Extension of SybII's juxtamembrane region slows quantal signaling. A, Exemplary recordings of mEPSCs activity from ko neurons expressing SybII or the 11 aa mutant (11 aa). B, Ensemble average of mEPSCs from SybII (black, 19 cells, 300–400 events/cell) and the 11 aa mutant (red, 16 cells, 100–130 events/cell). The displayed SSV signals exhibit a similar charge but different amplitudes (SybII: 74 fC, 45 pA, 11 aa: 75 fC, 34 pA). Numbers indicate τ_decays. C, Properties of SSV signals mediated by SybII (black, n = 15,293) or 11 aa mutant (red, n = 3829) displayed as cumulative frequency distributions for the indicated parameters. D, Independent of quantal charge, mutant mEPSCs (red) show smaller peak amplitudes, longer 10–90% rise times and τ_decays than SybII signals (black). Continuous lines, Linear regressions. Events were grouped according to their charge. Bar indicates statistical differences between groups with identical charge. E, For events with an amplitude >15 pA and those selected with an additional 10–90% rise time restriction (<400 μs), the mean weighted τ_decay of mutant signals is ∼1.56-fold and ∼1.54-fold slower than for SybII, respectively. F, Extension of SybII's juxtamembrane region reduces the mEPSC amplitude and progressively prolongs the mEPSC decay without affecting the quantal charge.
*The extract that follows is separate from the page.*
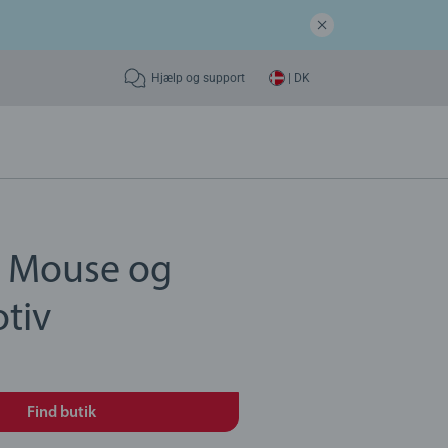
Hjælp og support
| DK
 Mouse og
tiv
Find butik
Values are given as mean ± SEM and data were collected from the following number of cells: SybII (n = 33), 5 aa (n = 13), 6 aa (n = 13), 7 aa (n = 22), 8 aa (n = 31), 11 aa (n = 21). *p < 0.05, **p < 0.01, ***p < 0.001, one-way ANOVA versus SybII.

Figure 5.

v-SNARE actions controls the glutamate concentration profile in the synaptic cleft. A, Exemplary traces of spontaneous mEPSC mediated by SybII in the absence (black traces; control) and in the presence of 200 μm γ-DGG (red traces). B, γ-DGG causes a reversible attenuation of the mEPSC amplitude. Application of γ-DGG (red bar) is bracketed by control runs with superfusion of Ringer's solution. C, Ensemble average of mEPSCs of cells expressing SybII (left, n = 17) or the 11 aa mutant (right, n = 16) recorded in the absence (black trace) and in the presence of γ-DGG (red trace). Note the different scaling for the left and the right panel. The relative inhibition is stronger for the 11 aa mutant (control: 109 fC, 33 pA, γ-DGG: 75 fC, 25 pA) than for SybII (control: 102 fC, 42 pA, γ-DGG: 82 fC, 35 pA). D, Peak amplitude distributions of mEPSCs in the absence (black) and during exposure of γ-DGG (red) for SybII (left) and the 11 aa insertion (right). Background noise distributions (peak centered at 0 pA) were obtained from 10 to 20 ms of recordings in which no mEPSCs were evident. E, The mEPSC amplitude of 11 aa events is more sensitive to γ-DGG than that of SybII events (SybII, n = 17; 11 aa, n = 16). Top illustrates the reduction in mEPSC frequency caused by γ-DGG. F, Differential effect of γ-DGG on the magnitude of the fast (Af) and slow (As) component of the mEPSC decays measured for SybII and 11 aa signals. G, Mean mEPSC τ_decays in the presence and in the absence of γ-DGG for both SybII and 11 aa. The decay time constants, τ_fast (τ_f) and τ_slow (τ_s), are significantly slower for mutants signals compared with SybII. *p < 0.05, **p < 0.01, ***p < 0.001, one-way ANOVA.